* [Task directions]: Every line below between the line holding "ularni stress va" and the line holding "at topishga yordam beradi.", inclusive, should be repeated exactly, and all other lines omitted.

* [Exercise inputs]:
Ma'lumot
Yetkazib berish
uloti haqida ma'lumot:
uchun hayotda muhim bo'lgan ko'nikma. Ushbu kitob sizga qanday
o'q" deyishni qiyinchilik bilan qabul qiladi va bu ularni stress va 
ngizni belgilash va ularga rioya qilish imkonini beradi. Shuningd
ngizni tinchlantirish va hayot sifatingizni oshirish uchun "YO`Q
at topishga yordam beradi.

---

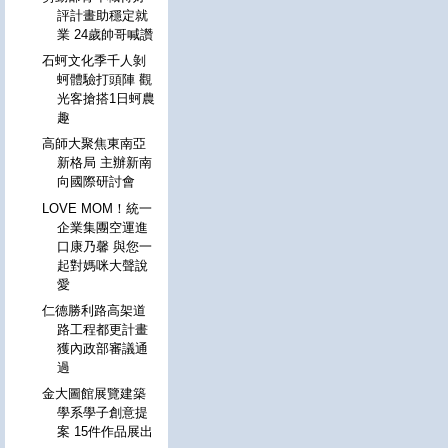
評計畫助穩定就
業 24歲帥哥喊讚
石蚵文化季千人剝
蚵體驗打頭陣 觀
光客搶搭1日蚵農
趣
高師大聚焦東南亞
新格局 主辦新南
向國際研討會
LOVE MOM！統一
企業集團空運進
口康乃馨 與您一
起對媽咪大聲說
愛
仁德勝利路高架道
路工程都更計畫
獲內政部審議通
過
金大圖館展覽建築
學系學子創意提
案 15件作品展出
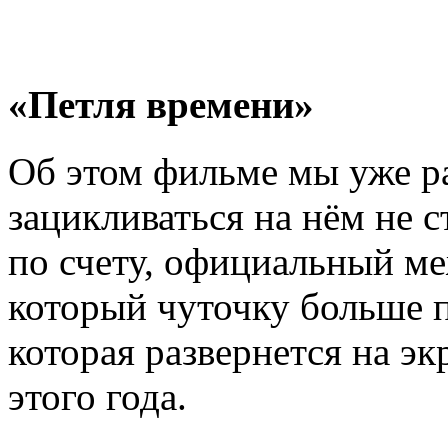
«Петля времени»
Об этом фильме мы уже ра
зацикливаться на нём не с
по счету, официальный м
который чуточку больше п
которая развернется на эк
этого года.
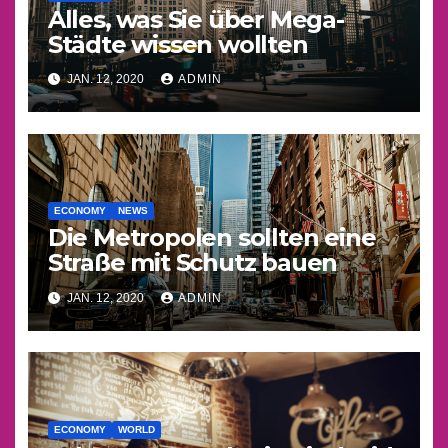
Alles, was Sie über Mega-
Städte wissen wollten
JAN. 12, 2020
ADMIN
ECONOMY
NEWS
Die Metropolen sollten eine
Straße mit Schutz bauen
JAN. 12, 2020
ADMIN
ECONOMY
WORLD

* [Expected answer]:
o'q" deyishni qiyinchilik bilan qabul qiladi va bu ularni stress va 
ngizni belgilash va ularga rioya qilish imkonini beradi. Shuningd
ngizni tinchlantirish va hayot sifatingizni oshirish uchun "YO`Q
at topishga yordam beradi.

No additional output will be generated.